The rapid analysis provided by the Large Area Scan Macroscope with a resolution of 5 μm has proven to be an essential tool for inspecting the microstructures of e.g. ice cores in the laboratory.
Time-consuming inspection using a microscope can be replaced by using the specially developed Large Area Scan Macroscope (LASM) with a monochrome Line Scan Camera.The Large Area Scan Macroscope consists of a Line Scan Camera, a high resolution lens as well as an illumination unit. The sample is imaged in reflection with a resolution of 5 μm (5080 dpi). The scanner has three motorized axes. The measuring width is 41 mm per pass with a maximum scan length of 600 mm. A second motorized axis allows up to 100 mm scan width by scanning the sample with three passes. The third motorized axis allows a comfortable focus setting on the image plane.
In order to capture the relevant microstructures, brightfield illumination is used. The light directed at the sample is reflected by surfaces parallel to the sensor. Light reflected from structured areas and edges is reflected away from the sensor and appears dark.For images obtained with this method, as a consequence the grain boundaries appear as dark lines and gas inclusions appear as dark bubbles or spots.
Stable design with extended scan length
The scanner system is mounted on a granite plane that makes sure that the high resolution of 5 µm is accomplished for the complete, large scan width of 600 mm.
Undisturbed, High Quality Images in Much Less Time
While for the image acquisition technique using a conventional microscope, thousands of images have to be stitched to form a complete picture, only two or three scans are necessary using the Large Area Scan Macroscope depending on sample dimensions. This reduces the imaging time considerably and obviates the alignment and matching of the many individual images of these sections, which requires significant computing time. Since the microscope method takes a long time, for scanning ice cores, all images are additionally taken with slightly different contrast due to the ongoing sublimation process, which also needs to be corrected for. In order to stitch the complete picture, the images also have to be corrected for vignetting and distortion. Using the Large Area Scan Microscope, a shading correction done prior to scanning allows for evenly illuminated images that also do not show significant signs of distortion due to an excellent correction of the field of curvature. Since only two or three images are necessary to cover the whole sample the time required for stitching is severely reduced.

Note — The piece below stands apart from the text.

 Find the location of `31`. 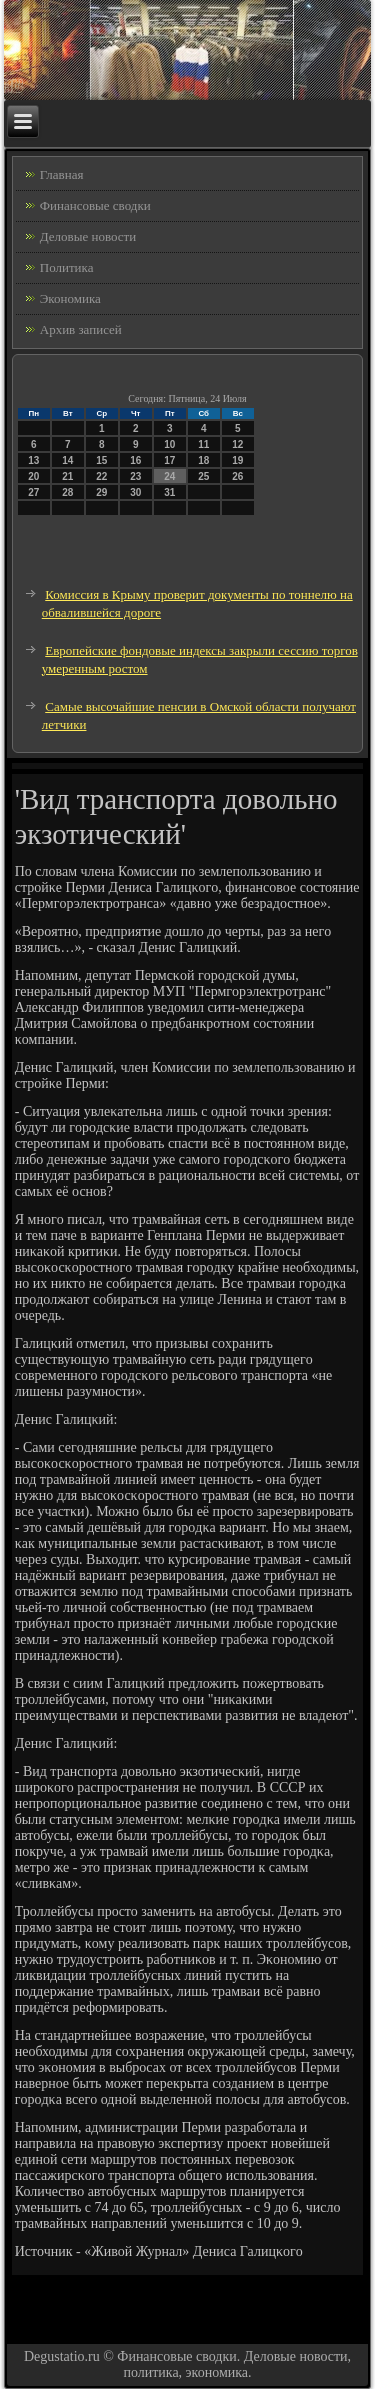

31 is located at coordinates (169, 492).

One of many applications: Ice core inspection
The figure on the right shows the 600 mm scan of a longitudinal cut ice core sample.The grain boundaries (dark lines) and pores from different time periodes can be analyzed in one scan. The scan takes about 6 minutes.

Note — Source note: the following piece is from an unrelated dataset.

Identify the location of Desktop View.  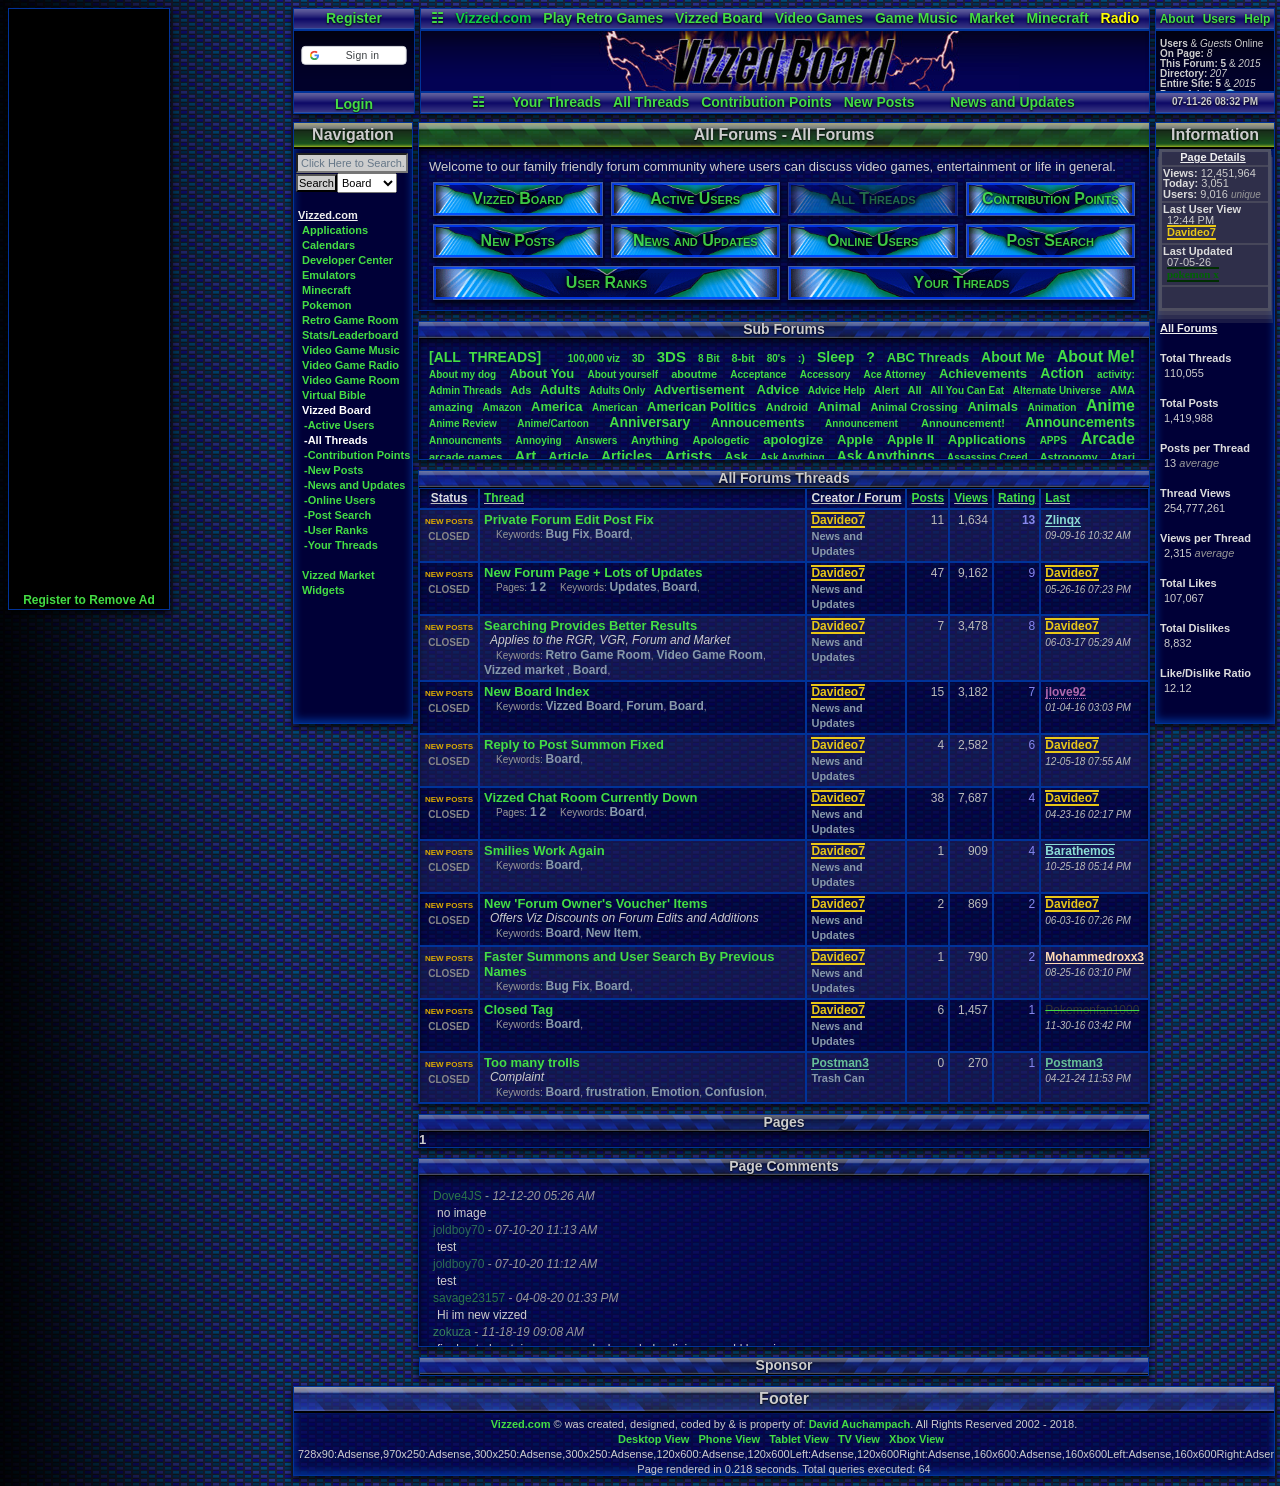
(653, 1439).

A stratigraphic image that supports dating the ice cores can be obtained using the Intermediate Layer Core Scanner (ILCS).
High resolution imaging in harsh environments
As the analysis of the microstructure needs to be done in the lab at low temperatures, the line scanners developped fo analyzing ice cores need to be stabile and insensitive to the harsh environment. The components used (mechanical, optical as well as electrical) are designed to work properly at temperatures down to -20°C. They are used in the lab, e.g. at AWI in Bremerhaven.